(Collection entries)
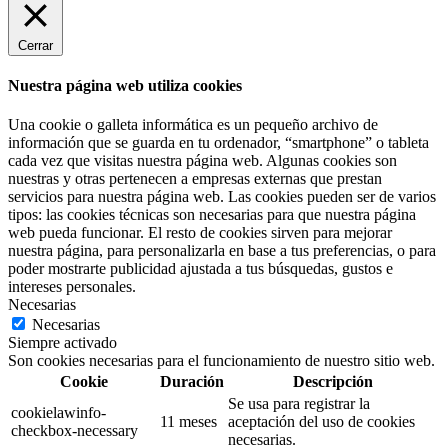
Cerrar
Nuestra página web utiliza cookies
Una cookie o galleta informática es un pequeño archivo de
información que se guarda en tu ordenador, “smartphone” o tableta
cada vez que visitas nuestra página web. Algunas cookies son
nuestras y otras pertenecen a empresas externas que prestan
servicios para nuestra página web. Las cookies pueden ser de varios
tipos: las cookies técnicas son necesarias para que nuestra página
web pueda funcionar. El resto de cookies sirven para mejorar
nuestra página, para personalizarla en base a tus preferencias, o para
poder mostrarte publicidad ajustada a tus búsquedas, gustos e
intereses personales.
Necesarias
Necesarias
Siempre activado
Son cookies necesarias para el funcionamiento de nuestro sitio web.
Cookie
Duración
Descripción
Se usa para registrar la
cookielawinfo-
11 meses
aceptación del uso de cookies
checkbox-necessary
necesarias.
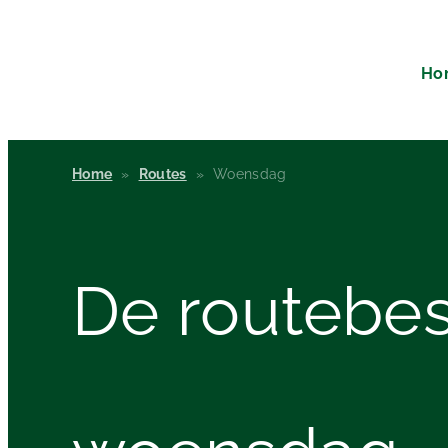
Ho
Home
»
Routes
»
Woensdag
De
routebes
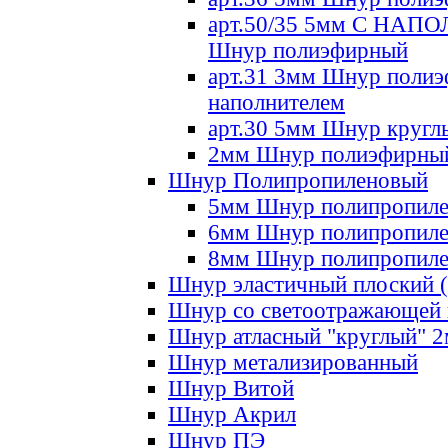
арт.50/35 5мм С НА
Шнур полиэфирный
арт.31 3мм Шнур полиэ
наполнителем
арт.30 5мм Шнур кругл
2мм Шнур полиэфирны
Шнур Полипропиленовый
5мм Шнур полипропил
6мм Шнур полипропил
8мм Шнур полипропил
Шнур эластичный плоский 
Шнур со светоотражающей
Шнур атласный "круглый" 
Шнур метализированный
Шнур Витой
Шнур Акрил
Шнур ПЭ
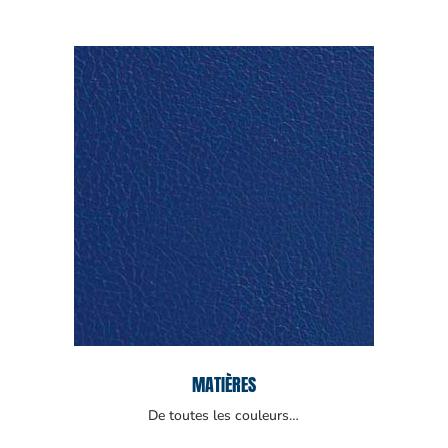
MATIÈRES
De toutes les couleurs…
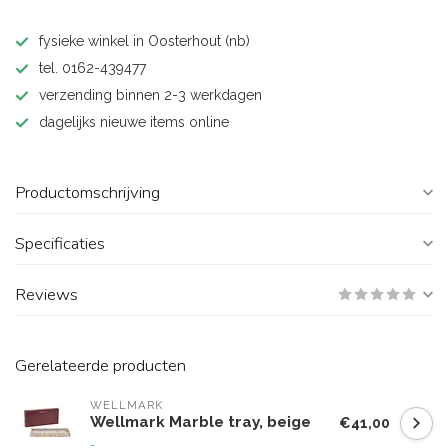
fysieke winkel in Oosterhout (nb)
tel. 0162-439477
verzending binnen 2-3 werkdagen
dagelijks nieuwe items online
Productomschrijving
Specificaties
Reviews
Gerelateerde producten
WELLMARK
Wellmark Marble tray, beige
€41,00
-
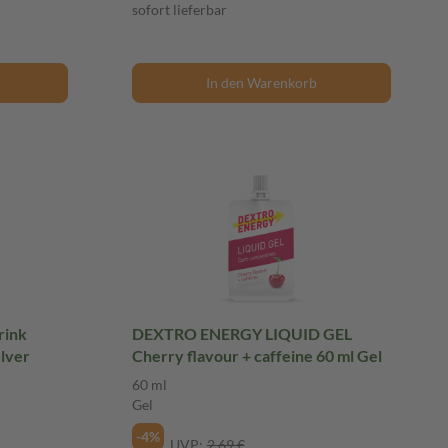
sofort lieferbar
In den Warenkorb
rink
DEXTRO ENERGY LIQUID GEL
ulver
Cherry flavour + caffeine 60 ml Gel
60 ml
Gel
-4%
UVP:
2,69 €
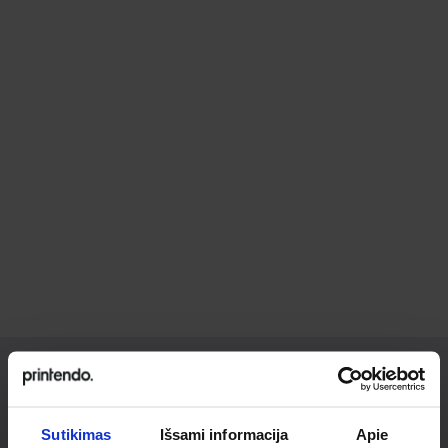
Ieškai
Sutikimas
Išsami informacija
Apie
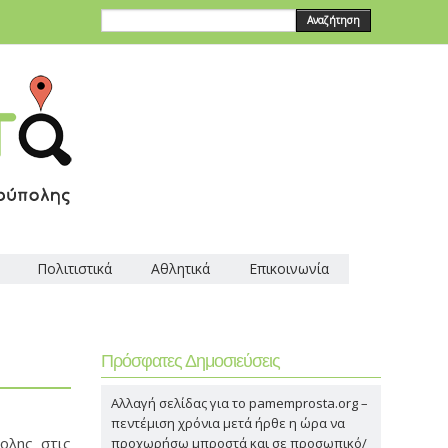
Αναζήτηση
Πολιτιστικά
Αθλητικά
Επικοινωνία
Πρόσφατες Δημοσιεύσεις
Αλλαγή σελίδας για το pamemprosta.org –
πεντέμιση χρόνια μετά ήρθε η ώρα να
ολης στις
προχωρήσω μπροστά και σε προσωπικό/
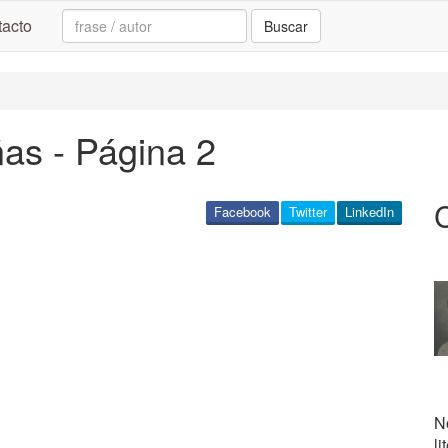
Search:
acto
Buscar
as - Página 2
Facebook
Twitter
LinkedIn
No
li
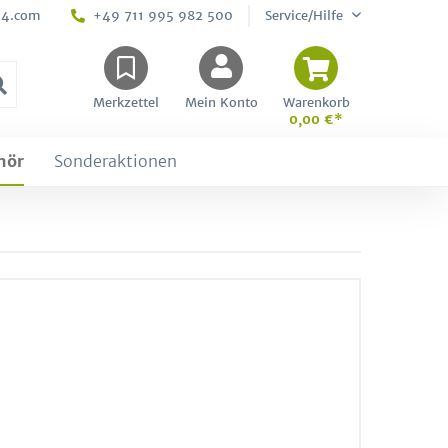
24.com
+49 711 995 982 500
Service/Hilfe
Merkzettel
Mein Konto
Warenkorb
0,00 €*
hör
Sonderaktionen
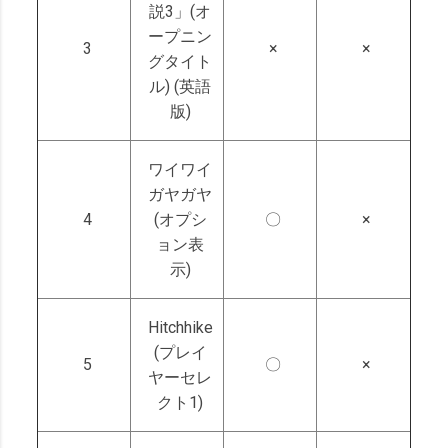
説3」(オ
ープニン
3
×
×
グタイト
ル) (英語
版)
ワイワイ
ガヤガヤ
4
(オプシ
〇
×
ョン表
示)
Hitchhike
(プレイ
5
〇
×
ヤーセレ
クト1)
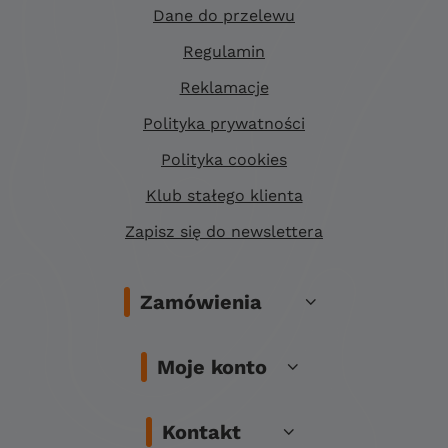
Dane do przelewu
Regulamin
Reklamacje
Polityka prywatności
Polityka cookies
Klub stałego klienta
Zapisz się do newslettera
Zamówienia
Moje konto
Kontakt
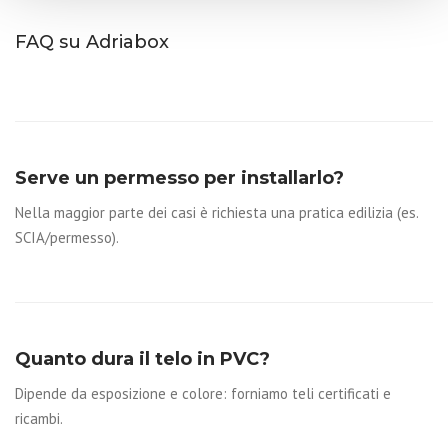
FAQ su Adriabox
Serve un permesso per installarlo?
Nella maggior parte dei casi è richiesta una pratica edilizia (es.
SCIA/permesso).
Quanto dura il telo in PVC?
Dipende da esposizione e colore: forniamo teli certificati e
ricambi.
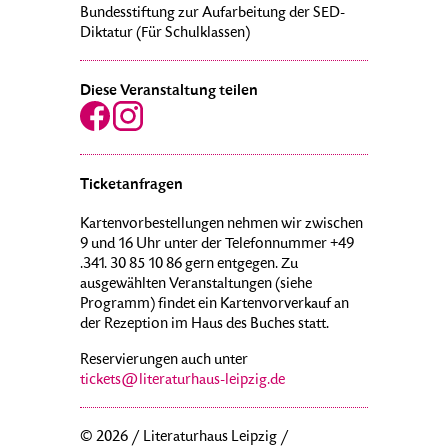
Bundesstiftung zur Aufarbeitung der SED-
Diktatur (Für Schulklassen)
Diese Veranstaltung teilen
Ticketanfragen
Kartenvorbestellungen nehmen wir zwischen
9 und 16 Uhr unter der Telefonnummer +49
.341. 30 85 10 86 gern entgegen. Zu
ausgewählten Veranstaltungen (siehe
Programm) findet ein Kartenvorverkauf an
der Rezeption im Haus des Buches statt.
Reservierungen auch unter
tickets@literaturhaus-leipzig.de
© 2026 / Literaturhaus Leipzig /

EXERCISE -
Give back every record above exactly as written, skipping each picture.

REPLY -
Cerrar
Nuestra página web utiliza cookies
Una cookie o galleta informática es un pequeño archivo de
información que se guarda en tu ordenador, “smartphone” o tableta
cada vez que visitas nuestra página web. Algunas cookies son
nuestras y otras pertenecen a empresas externas que prestan
servicios para nuestra página web. Las cookies pueden ser de varios
tipos: las cookies técnicas son necesarias para que nuestra página
web pueda funcionar. El resto de cookies sirven para mejorar
nuestra página, para personalizarla en base a tus preferencias, o para
poder mostrarte publicidad ajustada a tus búsquedas, gustos e
intereses personales.
Necesarias
Necesarias
Siempre activado
Son cookies necesarias para el funcionamiento de nuestro sitio web.
Cookie
Duración
Descripción
Se usa para registrar la
cookielawinfo-
11 meses
aceptación del uso de cookies
checkbox-necessary
necesarias.
Ho
Home
»
Routes
»
Woensdag
De
routebes
арт.50/35 5мм С НА
Шнур полиэфирный
арт.31 3мм Шнур полиэ
наполнителем
арт.30 5мм Шнур кругл
2мм Шнур полиэфирны
Шнур Полипропиленовый
5мм Шнур полипропил
6мм Шнур полипропил
8мм Шнур полипропил
Шнур эластичный плоский 
Шнур со светоотражающей
Шнур атласный "круглый" 
Шнур метализированный
Шнур Витой
Шнур Акрил
Шнур ПЭ
MATIÈRES
De toutes les couleurs…
fysieke winkel in Oosterhout (nb)
tel. 0162-439477
verzending binnen 2-3 werkdagen
dagelijks nieuwe items online
Productomschrijving
Specificaties
Reviews
Gerelateerde producten
WELLMARK
Wellmark Marble tray, beige
€41,00
-
sofort lieferbar
In den Warenkorb
rink
DEXTRO ENERGY LIQUID GEL
ulver
Cherry flavour + caffeine 60 ml Gel
60 ml
Gel
-4%
UVP:
2,69 €
Ieškai
Sutikimas
Išsami informacija
Apie
Αναζήτηση
Πολιτιστικά
Αθλητικά
Επικοινωνία
Πρόσφατες Δημοσιεύσεις
Αλλαγή σελίδας για το pamemprosta.org –
πεντέμιση χρόνια μετά ήρθε η ώρα να
ολης στις
προχωρήσω μπροστά και σε προσωπικό/
Search:
acto
Buscar
as - Página 2
Facebook
Twitter
LinkedIn
No
li
24.com
+49 711 995 982 500
Service/Hilfe
Merkzettel
Mein Konto
Warenkorb
0,00 €*
hör
Sonderaktionen
説3」(オ
ープニン
3
×
×
グタイト
ル) (英語
版)
ワイワイ
ガヤガヤ
4
(オプシ
〇
×
ョン表
示)
Hitchhike
(プレイ
5
〇
×
ヤーセレ
クト1)
Dane do przelewu
Regulamin
Reklamacje
Polityka prywatności
Polityka cookies
Klub stałego klienta
Zapisz się do newslettera
Zamówienia
Moje konto
Kontakt
FAQ su Adriabox
Serve un permesso per installarlo?
Nella maggior parte dei casi è richiesta una pratica edilizia (es.
SCIA/permesso).
Quanto dura il telo in PVC?
Dipende da esposizione e colore: forniamo teli certificati e
ricambi.
Bundesstiftung zur Aufarbeitung der SED-
Diktatur (Für Schulklassen)
Diese Veranstaltung teilen
Ticketanfragen
Kartenvorbestellungen nehmen wir zwischen
9 und 16 Uhr unter der Telefonnummer +49
.341. 30 85 10 86 gern entgegen. Zu
ausgewählten Veranstaltungen (siehe
Programm) findet ein Kartenvorverkauf an
der Rezeption im Haus des Buches statt.
Reservierungen auch unter
tickets@literaturhaus-leipzig.de
© 2026 / Literaturhaus Leipzig /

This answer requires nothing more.